Rising to the Challenge
With "time" as the currency for the 1990's, every passing moment
impacts our ability to become formidable champions in the World
Class competitive arena. An essential resource, people, is still
being touted as the critical ingredient for successful companies.
Yet the transformation process agents such as empowerment,
channeling "intellectual energy" and overcoming the mundane is
creeping along at a snails pace in most companies.
onsequently, companies are not exploiting the many talents that
people can bring to the table. Individuals are still servants of the
information processing function rather than using information to
assist them in decision support (what percentage of time is the
corporate employee body spending in data manipulation, leafing
through paper reports and conducting information due diligence
"research projects" versus decision making and execution?).

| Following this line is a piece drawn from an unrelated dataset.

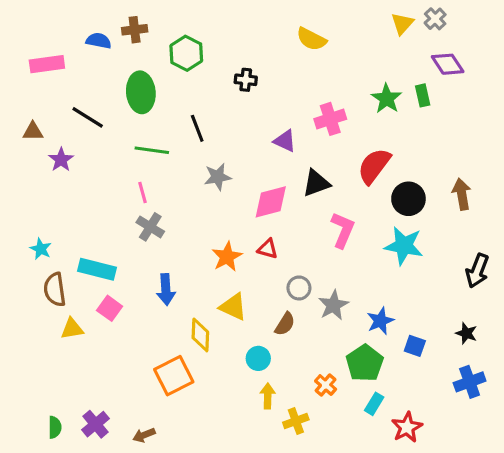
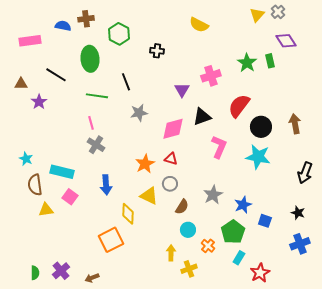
purple triangle: (285, 141) -> (182, 90), turned 35
gray circle: (299, 288) -> (170, 184), moved
cyan circle: (258, 358) -> (188, 230), moved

The challenge for those companies who are serious about exploiting
the full spectrum of employee talent base relies upon an inherent
change in the culture of the company structure. In addition to
transforming performance measurements from the hierarchical to
process orientation, the identification of every individual's
contribution competency must be defined. The mundane tasks people
are performing, which could be much faster performed by computers,
will be an essential ingredient to create the time needed to conduct
the necessary skills inventory and deploy individual talents
currently unexploited into their areas of interest and strength.

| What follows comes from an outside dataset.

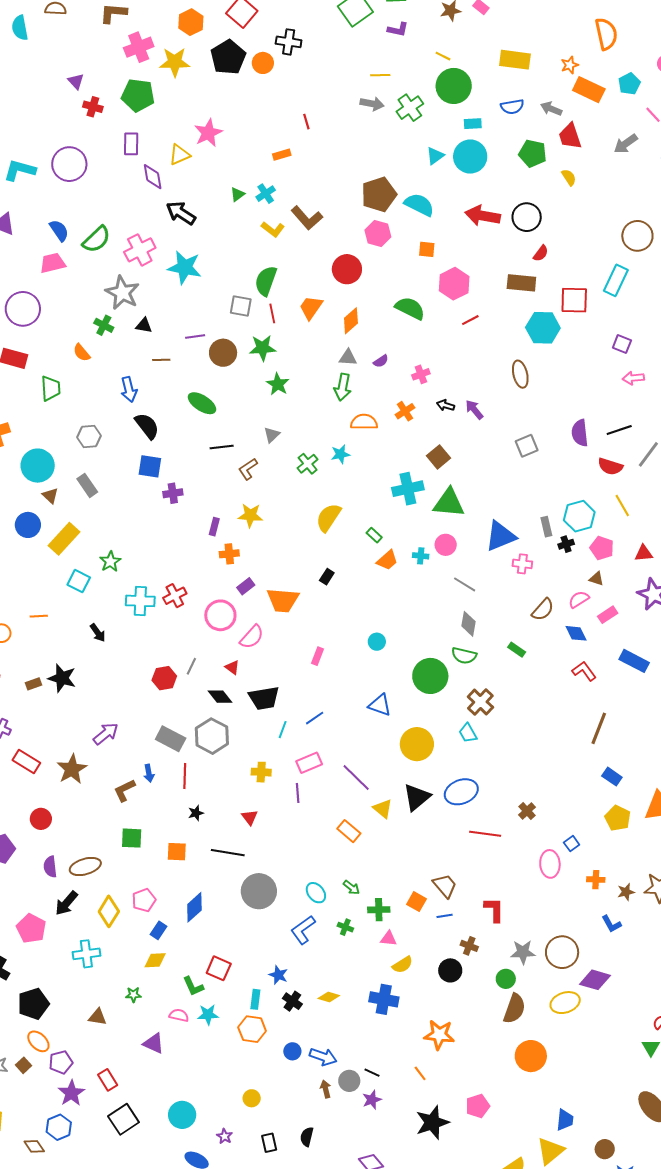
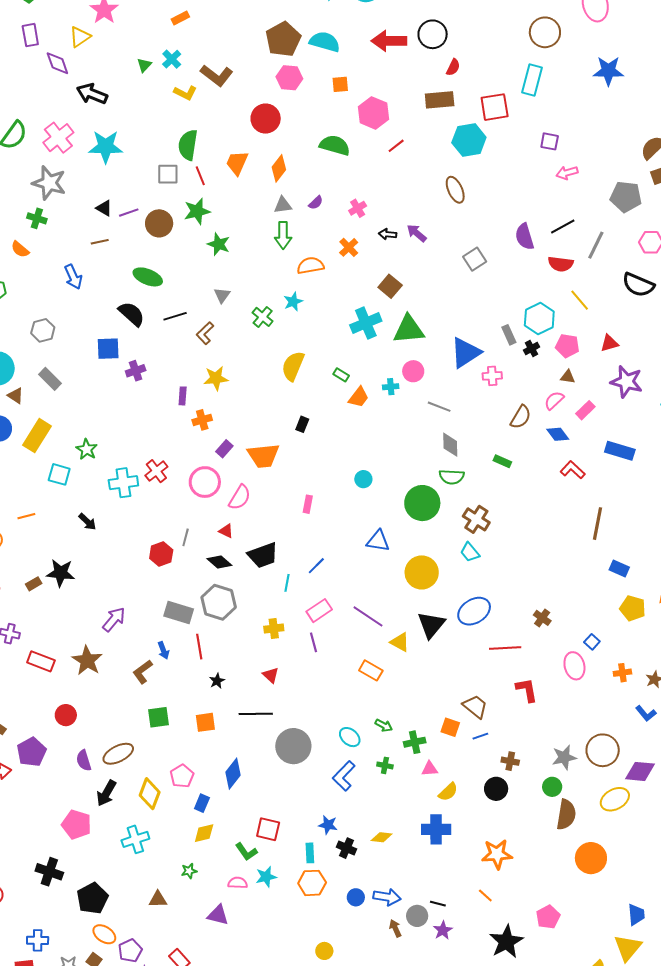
black triangle: (144, 325) -> (104, 208), moved, turned 30
black semicircle: (147, 426) -> (132, 314), moved
red L-shape: (494, 910) -> (527, 690), moved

We continue to recruit without identifying if, per chance, the skill
needed already exists within our existing unexploited talent base.

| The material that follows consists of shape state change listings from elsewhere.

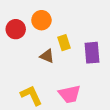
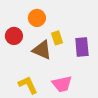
red circle: (16, 29) -> (14, 36), moved
brown triangle: (47, 56) -> (42, 50), size x1.5

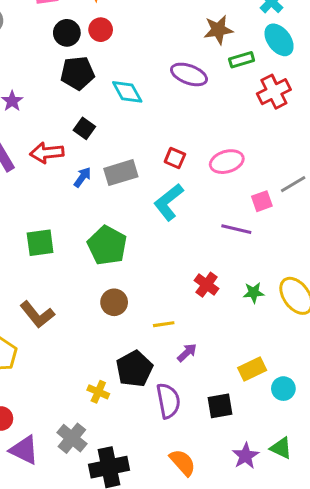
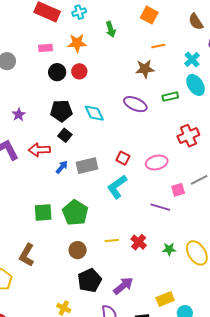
brown star: (218, 30) -> (145, 69), moved
black pentagon: (77, 73) -> (61, 111), moved
red cross: (274, 92) -> (188, 136), moved
green square: (40, 243) -> (43, 212), moved
brown L-shape: (37, 314) -> (27, 255), turned 65
yellow line: (164, 324) -> (112, 240), moved
purple arrow: (187, 353) -> (123, 286), size x1.5
black pentagon: (134, 369) -> (90, 280), moved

Our recruiting activity is still technical and skill focused rather
than team player focused, causing continual disruptions to the
value of existing talent base. We can never recover from wasted
and/or passed time which has not taken advantage of every employee
talent asset. The companies who are postured to exploit the full
complement of skills for the entire employee population will surface
as the performance leaders as the 21st Century dawns. Our window of
opportunity narrows with each passing day.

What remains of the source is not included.